Indonesian lawmakers acknowledged some of the concerns related to the proposed legislation but denied that the government wants to regulate press freedom. They explained that some of the changes come after input from law enforcement agencies who want to limit reporting on some cases.

Meanwhile, media watchdogs remained critical of the proposal to ban LGBTQ+ content.

Homosexuality remains a taboo topic in Muslim-majority Indonesia and it is considered illegal in the ultra-conservative Aceh province – which is subject to Sharia law.


An Ancient Fight

Modern medicine has come a long way in its fight against cancer.

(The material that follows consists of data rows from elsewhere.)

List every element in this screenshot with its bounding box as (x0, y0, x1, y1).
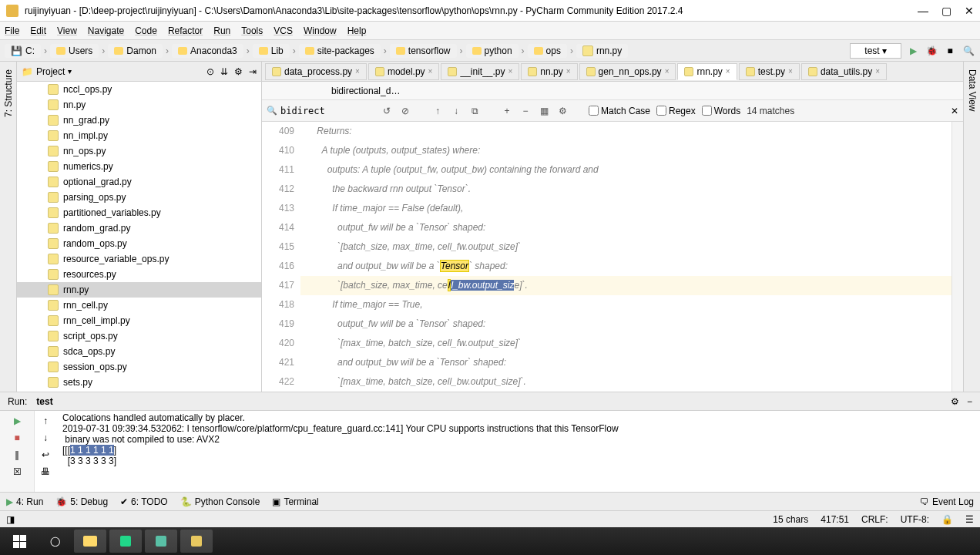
menu-refactor[interactable]: Refactor (168, 25, 203, 36)
lock-icon[interactable]: 🔒 (941, 514, 953, 525)
crumb-users[interactable]: Users (50, 44, 99, 58)
status-left-icon[interactable]: ◨ (6, 514, 15, 525)
regex-check[interactable]: Regex (656, 106, 696, 116)
status-more-icon[interactable]: ☰ (965, 514, 974, 525)
down-stack-icon[interactable]: ↓ (39, 431, 52, 445)
file-item[interactable]: parsing_ops.py (17, 190, 261, 205)
file-item[interactable]: nn.py (17, 97, 261, 113)
console-output[interactable]: Colocations handled automatically by pla… (56, 411, 980, 492)
code-line[interactable]: and output_bw will be a `Tensor` shaped: (300, 257, 951, 276)
crumb-tf[interactable]: tensorflow (390, 44, 457, 58)
code-line[interactable]: If time_major == False (default), (300, 199, 951, 218)
code-line[interactable]: output_fw will be a `Tensor` shaped: (300, 218, 951, 237)
run-gear-icon[interactable]: ⚙ (951, 396, 959, 407)
structure-tool-button[interactable]: 7: Structure (3, 69, 14, 117)
file-item[interactable]: rnn_cell.py (17, 298, 261, 313)
crumb-damon[interactable]: Damon (108, 44, 163, 58)
tab-close-icon[interactable]: × (665, 67, 670, 76)
file-item[interactable]: random_grad.py (17, 220, 261, 236)
file-item[interactable]: sets.py (17, 375, 261, 390)
file-item[interactable]: nn_grad.py (17, 113, 261, 128)
editor-tab[interactable]: gen_nn_ops.py× (579, 63, 676, 80)
add-selection-icon[interactable]: + (501, 105, 513, 117)
menu-tools[interactable]: Tools (241, 25, 263, 36)
start-button[interactable] (3, 530, 35, 553)
taskbar-search[interactable]: ◯ (39, 530, 71, 553)
file-item[interactable]: nn_ops.py (17, 143, 261, 159)
maximize-icon[interactable]: ▢ (941, 6, 951, 15)
editor-tab[interactable]: data_utils.py× (801, 63, 887, 80)
project-title[interactable]: 📁 Project ▾ (22, 66, 206, 77)
bottom-todo[interactable]: ✔6: TODO (120, 496, 168, 507)
editor-tab[interactable]: nn.py× (521, 63, 577, 80)
menu-window[interactable]: Window (304, 25, 337, 36)
run-hide-icon[interactable]: − (967, 396, 972, 407)
menu-vcs[interactable]: VCS (274, 25, 293, 36)
crumb-ops[interactable]: ops (528, 44, 567, 58)
bottom-run[interactable]: ▶4: Run (6, 496, 43, 507)
filter-icon[interactable]: ▦ (538, 105, 550, 117)
code-line[interactable]: the backward rnn output `Tensor`. (300, 180, 951, 199)
code-line[interactable]: `[max_time, batch_size, cell_fw.output_s… (300, 334, 951, 353)
menu-navigate[interactable]: Navigate (88, 25, 124, 36)
code-line[interactable]: Returns: (300, 122, 951, 141)
code-line[interactable]: output_fw will be a `Tensor` shaped: (300, 314, 951, 334)
file-item[interactable]: partitioned_variables.py (17, 205, 261, 220)
editor-tab[interactable]: model.py× (368, 63, 440, 80)
regex-checkbox[interactable] (656, 106, 666, 116)
print-icon[interactable]: 🖶 (39, 465, 52, 479)
editor-tab[interactable]: test.py× (739, 63, 800, 80)
stop-icon[interactable]: ■ (10, 431, 24, 445)
file-item[interactable]: random_ops.py (17, 236, 261, 251)
file-item[interactable]: script_ops.py (17, 328, 261, 344)
file-item[interactable]: resource_variable_ops.py (17, 251, 261, 267)
pause-icon[interactable]: ‖ (10, 448, 24, 462)
file-item[interactable]: numerics.py (17, 159, 261, 174)
code-line[interactable]: outputs: A tuple (output_fw, output_bw) … (300, 160, 951, 180)
hide-icon[interactable]: ⇥ (249, 66, 257, 77)
minimize-icon[interactable]: — (918, 6, 928, 15)
search-everywhere-icon[interactable]: 🔍 (962, 44, 975, 58)
editor-tab[interactable]: data_process.py× (265, 63, 367, 80)
bottom-eventlog[interactable]: 🗨Event Log (920, 496, 974, 507)
crumb-sitepkg[interactable]: site-packages (299, 44, 381, 58)
locate-icon[interactable]: ⊙ (206, 66, 214, 77)
file-item[interactable]: nccl_ops.py (17, 82, 261, 97)
crumb-drive[interactable]: 💾 C: (5, 44, 41, 58)
code-body[interactable]: Returns: A tuple (outputs, output_states… (300, 122, 951, 392)
editor-tab[interactable]: rnn.py× (677, 63, 737, 80)
find-close-icon[interactable]: ✕ (951, 106, 958, 116)
match-case-check[interactable]: Match Case (589, 106, 650, 116)
menu-code[interactable]: Code (135, 25, 157, 36)
rerun-icon[interactable]: ▶ (10, 414, 24, 428)
status-enc[interactable]: UTF-8: (901, 514, 929, 525)
up-stack-icon[interactable]: ↑ (39, 414, 52, 428)
exit-icon[interactable]: ☒ (10, 465, 24, 479)
run-config-select[interactable]: test ▾ (850, 43, 901, 59)
code-line[interactable]: `[batch_size, max_time, cell_bw.output_s… (300, 276, 951, 295)
match-case-checkbox[interactable] (589, 106, 599, 116)
clear-icon[interactable]: ⊘ (399, 105, 411, 117)
words-checkbox[interactable] (702, 106, 712, 116)
taskbar-app4[interactable] (180, 530, 213, 553)
menu-file[interactable]: File (5, 25, 19, 36)
status-eol[interactable]: CRLF: (861, 514, 888, 525)
prev-match-icon[interactable]: ↑ (431, 105, 444, 117)
crumb-file[interactable]: rnn.py (576, 44, 628, 58)
menu-help[interactable]: Help (347, 25, 367, 36)
taskbar-app3[interactable] (145, 530, 177, 553)
crumb-python[interactable]: python (466, 44, 519, 58)
dataview-tool-button[interactable]: Data View (967, 69, 978, 111)
code-line[interactable]: and output_bw will be a `Tensor` shaped: (300, 353, 951, 372)
file-item[interactable]: rnn.py (17, 282, 261, 298)
crumb-anaconda[interactable]: Anaconda3 (172, 44, 243, 58)
tab-close-icon[interactable]: × (508, 67, 513, 76)
file-item[interactable]: resources.py (17, 267, 261, 282)
bottom-pyconsole[interactable]: 🐍Python Console (180, 496, 260, 507)
tab-close-icon[interactable]: × (726, 67, 730, 76)
code-line[interactable]: `[max_time, batch_size, cell_bw.output_s… (300, 372, 951, 392)
tab-close-icon[interactable]: × (875, 67, 880, 76)
file-item[interactable]: optional_grad.py (17, 174, 261, 190)
next-match-icon[interactable]: ↓ (450, 105, 462, 117)
taskbar-pycharm[interactable] (109, 530, 142, 553)
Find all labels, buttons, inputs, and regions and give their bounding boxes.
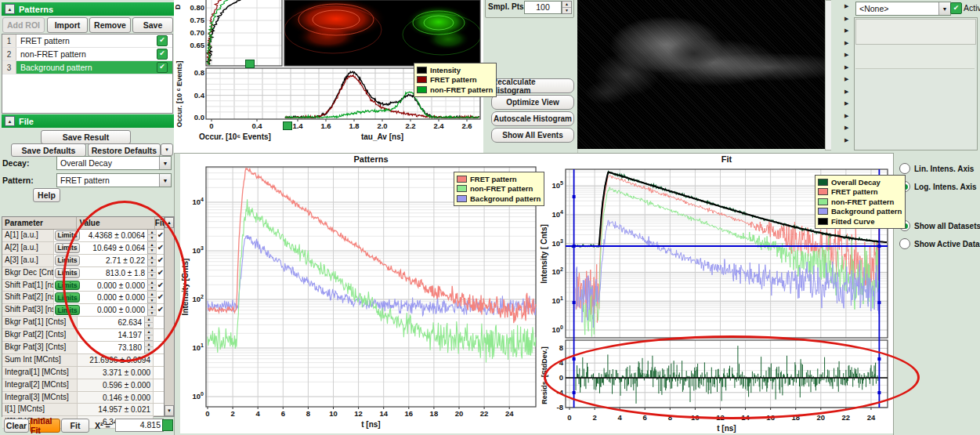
expand-arrow-icon[interactable]: ▶ (844, 3, 848, 9)
param-value-field[interactable]: 21.6996 ± 0.0094 (78, 354, 154, 366)
chevron-down-icon[interactable]: ▼ (161, 143, 173, 156)
param-spinner[interactable]: ▲▼ (144, 329, 153, 341)
optimize-view-button[interactable]: Optimize View (491, 95, 574, 110)
param-spinner[interactable]: ▲▼ (147, 280, 156, 292)
overlay-dropdown[interactable]: <None> ▼ (855, 2, 951, 16)
chevron-down-icon[interactable]: ▼ (938, 2, 950, 15)
dataset-list[interactable] (854, 17, 978, 150)
expand-arrow-icon[interactable]: ▶ (844, 100, 848, 107)
param-spinner[interactable]: ▲▼ (147, 304, 156, 316)
pattern-list-item[interactable]: 1FRET pattern✔ (2, 34, 172, 48)
show-all-events-button[interactable]: Show All Events (491, 128, 574, 143)
expand-arrow-icon[interactable]: ▶ (844, 113, 848, 119)
expand-arrow-icon[interactable]: ▶ (844, 52, 848, 58)
expand-arrow-icon[interactable]: ▶ (844, 64, 848, 71)
expand-arrow-icon[interactable]: ▶ (844, 27, 848, 34)
fit-chart-container[interactable]: 0246810121416182022241001011021031041058… (539, 154, 893, 433)
plot-drag-handle[interactable] (283, 121, 292, 130)
fit-button[interactable]: Fit (61, 419, 89, 433)
radio-log-intens-axis[interactable]: Log. Intens. Axis (899, 180, 977, 193)
clear-button[interactable]: Clear (4, 419, 29, 433)
param-spinner[interactable]: ▲▼ (147, 292, 156, 303)
param-fit-checkbox[interactable] (154, 367, 165, 379)
param-fit-checkbox[interactable] (154, 354, 165, 366)
param-value-field[interactable]: 0.000 ± 0.000▲▼ (81, 304, 157, 316)
collapse-icon[interactable]: ▲ (5, 116, 15, 126)
param-value-field[interactable]: 0.146 ± 0.000 (78, 392, 154, 404)
chevron-down-icon[interactable]: ▼ (159, 174, 171, 187)
active-checkbox[interactable]: ✔ (950, 2, 962, 14)
add-roi-button[interactable]: Add ROI (2, 17, 45, 33)
autoscale-histogram-button[interactable]: Autoscale Histogram (491, 111, 574, 126)
plot-drag-handle[interactable] (245, 60, 255, 68)
decay-dropdown[interactable]: Overall Decay ▼ (56, 156, 172, 170)
table-scrollbar[interactable]: ▲ ▼ (164, 216, 175, 417)
param-fit-checkbox[interactable] (154, 379, 165, 391)
param-spinner[interactable]: ▲▼ (144, 342, 153, 353)
expand-arrow-icon[interactable]: ▶ (844, 137, 848, 143)
limits-button[interactable]: Limits (55, 256, 80, 266)
param-value-field[interactable]: 2.71 ± 0.22▲▼ (81, 255, 157, 266)
param-spinner[interactable]: ▲▼ (147, 255, 156, 266)
save-defaults-button[interactable]: Save Defaults (11, 143, 86, 157)
collapse-icon[interactable]: ▲ (5, 4, 15, 14)
sample-points-spinner[interactable]: ▲ ▼ (562, 1, 572, 14)
param-spinner[interactable]: ▲▼ (147, 230, 156, 241)
param-value-field[interactable]: 10.649 ± 0.064▲▼ (81, 242, 157, 254)
expand-arrow-icon[interactable]: ▶ (844, 89, 848, 95)
dataset-list-row[interactable] (855, 19, 976, 45)
resize-handle[interactable] (162, 419, 173, 431)
limits-button[interactable]: Limits (55, 230, 80, 241)
dataset-list-row[interactable] (855, 45, 975, 69)
param-value-field[interactable]: 0.596 ± 0.000 (78, 379, 154, 391)
param-value-field[interactable]: 4.4368 ± 0.0064▲▼ (81, 230, 157, 241)
param-value-field[interactable]: 0.000 ± 0.000▲▼ (81, 292, 157, 303)
sample-points-input[interactable]: 100 (524, 1, 562, 14)
param-value-field[interactable]: 14.957 ± 0.021 (78, 404, 154, 415)
patterns-section-header[interactable]: ▲ Patterns (2, 2, 174, 16)
import-button[interactable]: Import (47, 17, 88, 33)
param-value-field[interactable]: 813.0 ± 1.8▲▼ (81, 267, 157, 279)
expand-arrow-icon[interactable]: ▶ (844, 76, 848, 82)
param-value-field[interactable]: 3.371 ± 0.000 (78, 367, 154, 379)
restore-defaults-button[interactable]: Restore Defaults (88, 143, 161, 157)
param-fit-checkbox[interactable] (154, 392, 165, 404)
param-spinner[interactable]: ▲▼ (144, 317, 153, 328)
param-fit-checkbox[interactable] (154, 329, 165, 341)
pattern-list-item[interactable]: 2non-FRET pattern✔ (2, 48, 172, 61)
scroll-down-icon[interactable]: ▼ (165, 405, 174, 416)
limits-button[interactable]: Limits (55, 305, 80, 315)
pattern-dropdown[interactable]: FRET pattern ▼ (56, 173, 172, 187)
remove-button[interactable]: Remove (89, 17, 131, 33)
param-spinner[interactable]: ▲▼ (147, 267, 156, 279)
limits-button[interactable]: Limits (55, 243, 80, 253)
param-value-field[interactable]: 62.634▲▼ (78, 317, 154, 328)
limits-button[interactable]: Limits (55, 292, 80, 303)
expand-arrow-icon[interactable]: ▶ (844, 16, 848, 22)
scroll-up-icon[interactable]: ▲ (165, 217, 174, 228)
pattern-row-checkbox[interactable]: ✔ (157, 35, 168, 46)
param-spinner[interactable]: ▲▼ (147, 242, 156, 254)
help-button[interactable]: Help (33, 188, 60, 202)
param-value-field[interactable]: 73.180▲▼ (78, 342, 154, 353)
recalculate-histogram-button[interactable]: Recalculate Histogram (491, 78, 574, 93)
tau-histogram-panel[interactable]: 0.800.750.700.650.80.40.000.41.41.61.82.… (174, 0, 484, 154)
pattern-row-checkbox[interactable]: ✔ (157, 49, 168, 60)
param-value-field[interactable]: 0.000 ± 0.000▲▼ (81, 280, 157, 292)
save-result-button[interactable]: Save Result (41, 130, 131, 144)
limits-button[interactable]: Limits (55, 268, 80, 278)
limits-button[interactable]: Limits (55, 281, 80, 291)
param-fit-checkbox[interactable] (154, 342, 165, 353)
chevron-down-icon[interactable]: ▼ (159, 157, 171, 169)
save-button[interactable]: Save (132, 17, 173, 33)
radio-lin-intens-axis[interactable]: Lin. Intens. Axis (899, 162, 974, 175)
pattern-row-checkbox[interactable]: ✔ (157, 62, 168, 73)
file-section-header[interactable]: ▲ File (2, 114, 174, 128)
expand-arrow-icon[interactable]: ▶ (844, 125, 848, 131)
pattern-list-item[interactable]: 3Background pattern✔ (2, 61, 172, 74)
param-fit-checkbox[interactable] (154, 404, 165, 415)
expand-arrow-icon[interactable]: ▶ (844, 40, 848, 46)
radio-show-all-datasets[interactable]: Show all Datasets (899, 219, 980, 232)
patterns-chart-container[interactable]: 024681012141618202224100101102103104Patt… (180, 154, 548, 433)
param-fit-checkbox[interactable] (154, 317, 165, 328)
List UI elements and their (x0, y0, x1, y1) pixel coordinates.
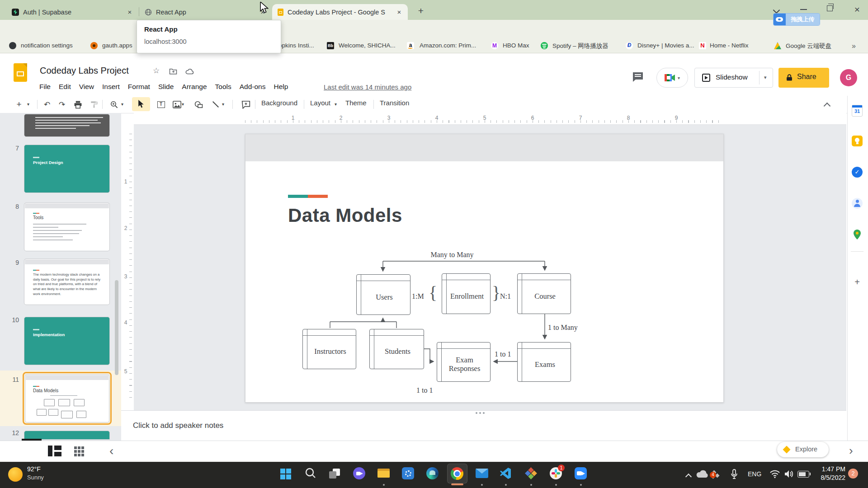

Now, a new study shows how this fight actually began more than 4,000 years ago.

This battle’s ancient beginnings were uncovered by a research team recently after it studied the skulls of two individuals that lived in ancient Egypt, and found evidence that ancient healers had tried to treat the cancer.

“This finding is unique evidence of how ancient Egyptian medicine would have tried to deal with or explore cancer more than 4,000 years ago,” said study co-author Edgard Camarós.

Researchers arrived at their conclusions after using digital microscopes and micro-computer tomography scanning on the two skulls: The first, specimen 236, belonged to a man in his thirties who lived between 2687 and 2345 BCE, while the other, E270, belonged to a woman in her fifties who lived between 663 and 343 BCE.

They found signs of cancerous lesions on both.

At the same time, they also noticed cut marks around those lesions on 236’s skull, which they believe were caused by sharp metal instruments. The discovery suggested that the healers had attempted to remove the tumors, although it’s unclear if they did this while he was alive or after death.

Meanwhile, the E270 skull also had cancerous lesions but no signs of surgery. Instead, researchers discovered long-healed fractures, which they believe were from an earlier intervention for head injuries.

“We see that although Ancient Egyptians were able to deal with complex cranial fractures, cancer was still a medical knowledge frontier,” lead author Tatiana Tondini said in a statement.

In their paper, Tondini and her colleagues detailed the discovery as “a milestone in the history of medicine.”

The discoveries also push the understanding of and treatment for cancer further back in time.

Until now, the earliest known written observation of cancer was recorded on the Edwin Smith Papyrus: First discovered in the 19th century, the surgical treatise on trauma dates to between 3000 and 2500 BCE and is attributed to the renowned physician, architect and high priest Imhotep.

The ancient Egyptian document provides a series of medical cases, including observations of breast tumors and efforts to treat them.